National Teacher Association (1971) mengemukakan bahwa seorang yang
literat sains adalah seorang yang menggunakan konsep sains, keterampilan proses,
dan nilai dalam membuat keputusan sehari-hari kalau ia berhubungan dengan
orang lain atau dengan lingkungannya, dan memahami interelasi antara sains,
teknologi dan masyarakat, termasuk perkembangan sosial dan ekonomi.
(Lukum, A., 2015)
Menurut Holdzkom (1984) (dalam Susilo, H., 1996) ciri-ciri orang yang
melek Sains sebagai berikut:

- Memiliki pengetahuan mengenai konsep, prinsip, hukum dan teori utama


dalam Sains dan mampu mengunakannya secara tepat.
- Mengunakan proses sains untuk memecahkan masalah, membuat
keputusan dan hal-hal lain, dengan cara yang tepat.
- Memahami sifat dasar Sains (the nature of Scvience) dan metode ilmiah
- Memahami keterkaitan antara sains dan teknologi dan interaksinya dengan
masyarakat.
- Telah memiliki ketrampilan yang berhubungan dengan sains
memungkinkannya berfungsi secara efektif dalam karier, kegiatan dalam
waktu luang, dan dalam peran lain.
- Memilki sikap dan nilai yang selaras dengan konsep, prinsip, hukum dan
nilai sains dan nilai masyarakat luas.
- Mengembangkan minat terhadap sains yang akan membawanya kehidupan
yang lebih kaya dan lebih memuaskan, yaitu kehidupan yang
memanfaatkan sains dan konsep belajar seumur hidup.
Dalam membangun literasi sains siswa, diperlukan buku ajar yang
dikembangkan dan dapat mendukungnya. Salah satu cara untuk membangun
literasi sains siswa adalah mengkaitkan konten yang siswa pelajari di sekolah
dengan konteks yang berhubungan dengan konten tersebut. Pembelajaran sains di
sekolah seharusnya diarahkan pada penggunaan konteks aplikasi sebagai wahana
untuk meningkatkan literasi sains siswa. Jika siswa hanya diajarkan konsep saja,
maka kemampuan yang siswa dapatkan hanya kemampuan menghafal dan
memahami saja. Seharusnya siswa tidak diarahkan kepada kedua kemampuan
tersebut saja. (Syukran, M. A., 2014).
Contohnya pada pelajaran biologi, biologi merupakan bagian dari
pendidikan sains yang sangat erat kaitannya dengan kehidupan nyata yang dialami
masyarakat. Untuk itulah diperlukan pemahaman serta penguasaan konsep-konsep
biologi yang baik, sehingga bisa menghubungkan pengalaman atau kejadian
sehari-hari yang dialami dengan konsep-konsep ilmu biologi yang relevan dengan
pengalaman tersebut. Hal ini secara langsung akan mempengaruhi paradigma
perkembangan pendidikan sains, khususnya pelajaran biologi kearah yang lebih
baik (Mastika, I. N. dkk,. 2014).

Daftar Rujukan

Syukran, M. A., 2014. Pengembangan Buku Ajar Kimia Sub Topik Protein
Menggunakan Konteks Telur Untuk Membangun Literasi Sains Siswa SMA.
Bandung: Universitas Pendidikan Indonesia.

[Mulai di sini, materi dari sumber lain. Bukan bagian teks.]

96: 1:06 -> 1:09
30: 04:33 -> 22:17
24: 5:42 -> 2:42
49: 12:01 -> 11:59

Mastika, I. N. dkk,. 2014. Analisis Standarisasi Laboratorium Biologi Dalam


Proses Pembelajaran di SMA Negeri Kota Denpasar . E-Journal Program
Pascasarjana Universitas Pendidikan Ganesha. Program Studi IPA Volume
4. 75-99. (diakses pada tanggal 8 Februari 2017).

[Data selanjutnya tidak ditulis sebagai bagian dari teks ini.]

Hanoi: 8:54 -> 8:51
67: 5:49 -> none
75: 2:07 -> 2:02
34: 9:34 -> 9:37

Lukum, A. 2015. Sains Untuk Semua. Gorontalo: Universitas Negeri Gorontalo.

Zuriyani, E., 2011. Literasi Sains Dan Pendidikan. Online


(https://sumsel.kemenag.go.id/files/sumsel/file/file/TULISAN/wagj13430994
86.pdf). Diakses tanggal 8 Februari 2017.

Cain, S.E. dan Evans, J. M. (1990). Sciencing, An Involvement Approach to


Elementary Science Methods. Columbus: Merril Publishing Co.

Susilo, Herawati. 1996. Peningkatan Melek Sains dan MElek Teknologi:


Tanggung jawab siapa? MIPA Jurnal Matematika, Ilmu Pengetahuan Alam
dan Pengajarannya. Tahun 25 No.1 ISSN 0854 8269 Edisi Khusus. Hal. 64
81. Diakses tanggal 8 Februari 2017.